November 21, 2014

DOJ Clarifies Successor Liability for Foreign Acquisitions

Here’s news from this blog by Akin Gump’s Nicole Sprinzen & Jennifer Hildebrand (there’s memos posted on this development in our “FCPA” Practice Area):

Earlier this week, the U.S. Department of Justice (DOJ) issued its second public opinion release of the year in response to a question posed regarding the applicability of the U.S. Foreign Corrupt Practices Act (FCPA) to a propounded set of facts. The opinion announced a decision by the DOJ not to take enforcement action against a U.S. issuer who uncovered evidence of potential illicit payments and substantially inadequate records while conducting due diligence on an intended foreign acquisition target. The DOJ affirmed its position taken in prior publicly released guidance by making clear that the U.S. issuer’s acquisition of the foreign company would not expose the issuer to liability for the foreign company’s prior illegal conduct, where the conduct was not actionable under the FCPA at the time the conduct occurred because there was no U.S. jurisdiction over the conduct under the statute.

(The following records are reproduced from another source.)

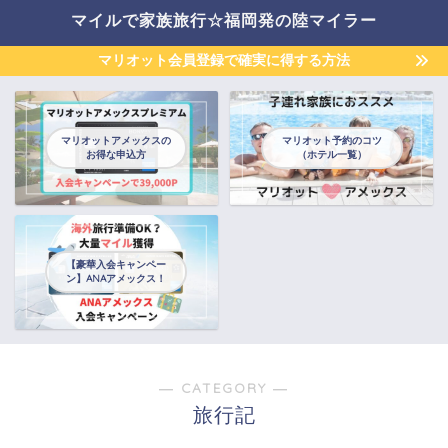
マイルで家族旅行☆福岡発の陸マイラー
マリオット会員登録で確実に得する方法
マリオットアメックスの
マリオット予約のコツ
お得な申込方
（ホテル一覧）
【豪華入会キャンペー
ン】ANAアメックス！
― CATEGORY ―
旅行記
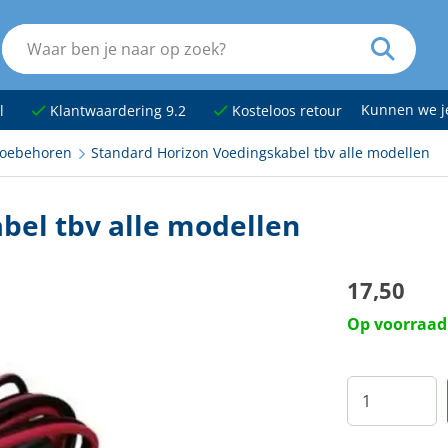
Kunnen we 
l
Klantwaardering 9.2
Kosteloos retour
toebehoren
Standard Horizon Voedingskabel tbv alle modellen
bel tbv alle modellen
17,50
Op voorraad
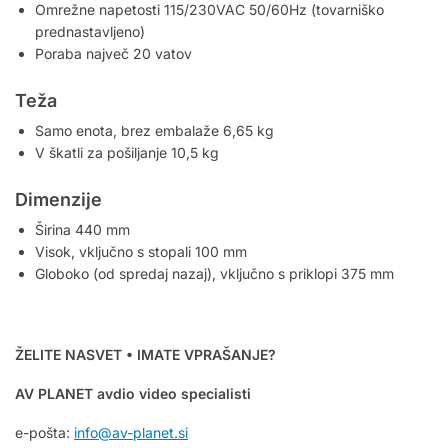
Omrežne napetosti 115/230VAC 50/60Hz (tovarniško
prednastavljeno)
Poraba največ 20 vatov
Teža
Samo enota, brez embalaže 6,65 kg
V škatli za pošiljanje 10,5 kg
Dimenzije
Širina 440 mm
Visok, vključno s stopali 100 mm
Globoko (od spredaj nazaj), vključno s priklopi 375 mm
ŽELITE NASVET • IMATE VPRAŠANJE?
AV PLANET avdio video specialisti
e-pošta:
info@av-planet.si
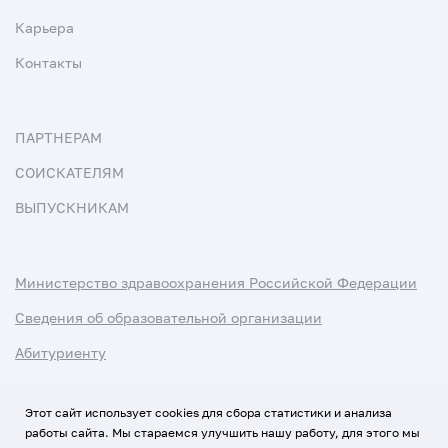
Карьера
Контакты
ПАРТНЕРАМ
СОИСКАТЕЛЯМ
ВЫПУСКНИКАМ
Министерство здравоохранения Российской Федерации
Сведения об образовательной организации
Абитуриенту
Наука и университеты
Этот сайт использует cookies для сбора статистики и анализа
работы сайта. Мы стараемся улучшить нашу работу, для этого мы
Условия использования материалов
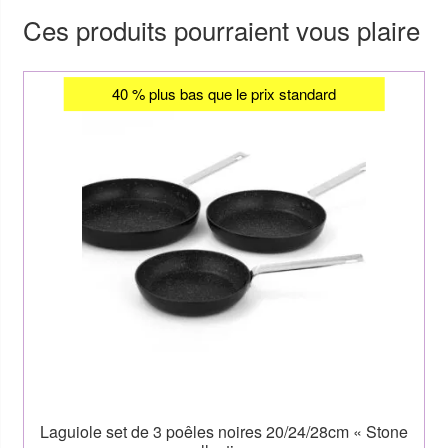
Ces produits pourraient vous plaire
40 % plus bas que le prix standard
Laguiole set de 3 poêles noires 20/24/28cm « Stone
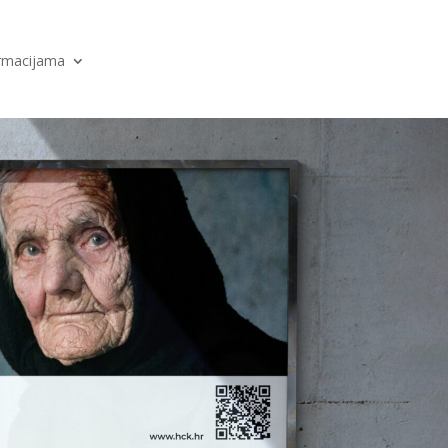
ormacijama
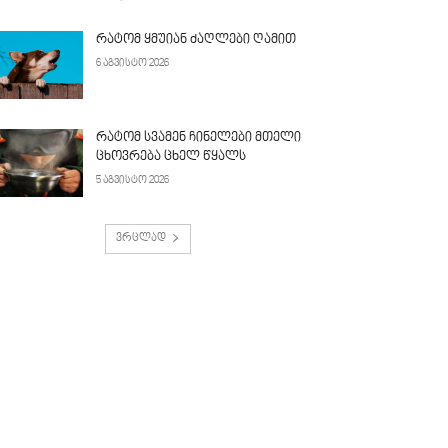
რატომ ყმუიან ძაღლები ღამით
6 აგვისტო 2026
რატომ სვამენ ჩინელები მთელი
ცხოვრება ცხელ წყალს
5 აგვისტო 2026
ვრცლად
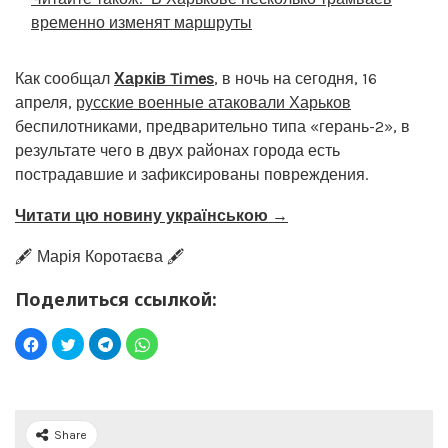
временно изменят маршруты
Как сообщал
Харків Times
, в ночь на сегодня, 16
апреля,
русские военные атаковали Харьков
беспилотниками, предварительно типа «герань-2», в
результате чего в двух районах города есть
пострадавшие и зафиксированы повреждения.
Читати цю новину українською →
🖋️ Марія Коротаєва 🖋️
Поделиться ссылкой:
Share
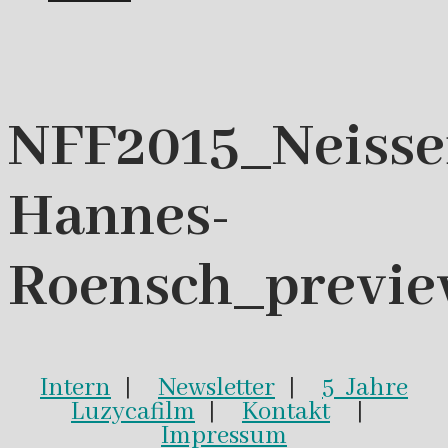
NFF2015_Neisse
Hannes-
Roensch_previ
Intern
|
Newsletter
|
5 Jahre
Luzycafilm
|
Kontakt
|
Impressum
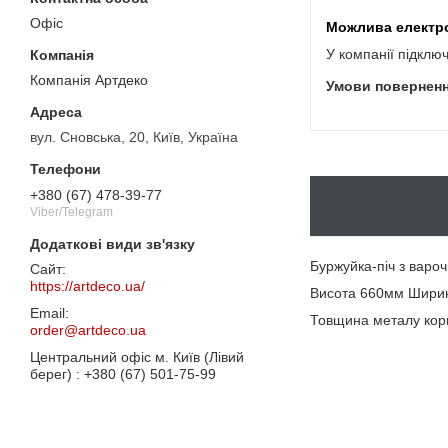
Офіс
У компанії підклю
Компанія Артдеко
вул. Сновська, 20, Київ, Україна
+380 (67) 478-39-77
Viber/Telegram
Буржуйка-піч з варо
https://artdeco.ua/
Висота 660мм Шири
Товщина металу кор
order@artdeco.ua
Центральний офіс м. Київ (Лівий
берег)
+380 (67) 501-75-99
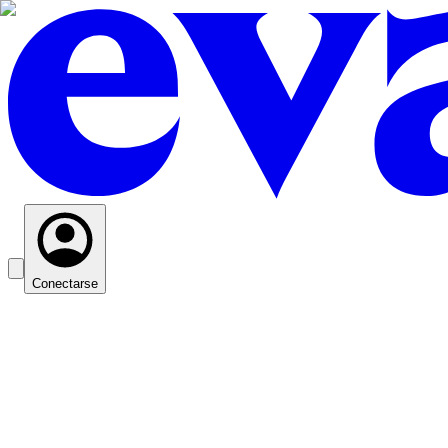
Conectarse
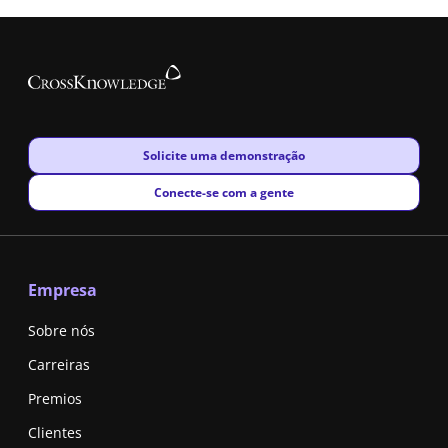
New window
Solicite uma demonstração
New window
Conecte-se com a gente
Empresa
Sobre nós
Carreiras
Premios
Clientes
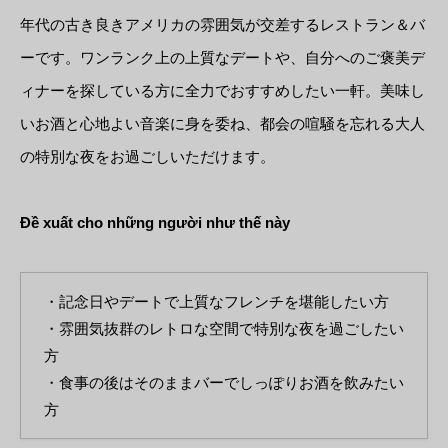
年代の古き良きアメリカの雰囲気が交差するレストラン＆バ
ーです。ワンランク上の上質なデートや、自分へのご褒美デ
ィナーを探している方に全力でおすすめしたい一軒。美味し
いお酒と心地よい音楽に身を委ね、都会の喧騒を忘れる大人
の特別な夜をお過ごしいただけます。
Đề xuất cho những người như thế này
・記念日やデートで上質なフレンチを堪能したい方
・雰囲気抜群のレトロな空間で特別な夜を過ごしたい
方
・食事の後はそのままバーでしっぽりお酒を飲みたい
方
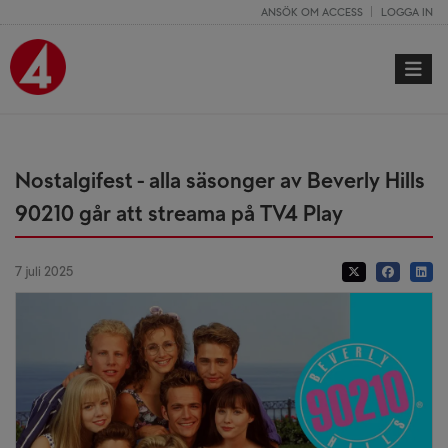
ANSÖK OM ACCESS
LOGGA IN
Toggle 
Nostalgifest - alla säsonger av Beverly Hills
90210 går att streama på TV4 Play
7 juli 2025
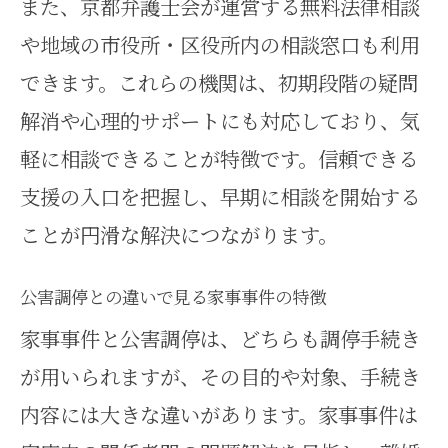
また、京都弁護士会が運営する無料法律相談
や地域の市役所・区役所内の相談窓口も利用
できます。これらの機関は、初期段階の疑問
解消や心理的サポートにも対応しており、気
軽に相談できることが特徴です。信頼できる
支援の入口を把握し、早期に相談を開始する
ことが円滑な解決につながります。
公害調停との違いで見る家事事件の特徴
家事事件と公害調停は、どちらも調停手続き
が用いられますが、その目的や対象、手続き
内容には大きな違いがあります。家事事件は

An acquiring company may find little practical comfort in the conclusion of the opinion release where it intends to acquire 100 percent of the acquisition target. The opinion acknowledged the basic principle of corporate law—that, by acquiring all the outstanding shares of a company, the acquirer may also acquire successor liability over “the acquired entity’s pre-existing criminal and civil liabilities, including, for example, for FCPA violations.”
Under the DOJ’s FCPA enforcement program, issuers and domestic entities may request opinion letters from the U.S. Attorney General regarding “whether certain specified, prospective—not hypothetical—conduct” conforms to the DOJ’s current FCPA enforcement policies. Opinion letters issued by the DOJ do not have any precedential force over future FCPA cases but are intended to serve as general guidance and are released publicly to afford wide availability of that guidance.

The opinion letter released this week concerned a multinational company headquartered in the United States that was in the midst of conducting pre-acquisition due diligence on its target — a foreign corporation with no employees or operations in the United States. The due diligence inquiry turned up more than $100,000 in likely improper payments made to government officials within the foreign target’s country and prevalent inaccuracies and discrepancies in its records. None of the payments were made to or through a U.S. person or issuer. The opinion release also noted that the U.S. acquirer determined that no contracts or assets acquired through bribery would remain in operation following the acquisition from which the U.S. acquirer would receive any financial benefit. Despite the would-be FCPA violations, the DOJ confirmed that the U.S. acquirer would not face successor liability, because the payments had “no discernible jurisdictional nexus to the United States;” therefore, they were not subject to FCPA enforcement.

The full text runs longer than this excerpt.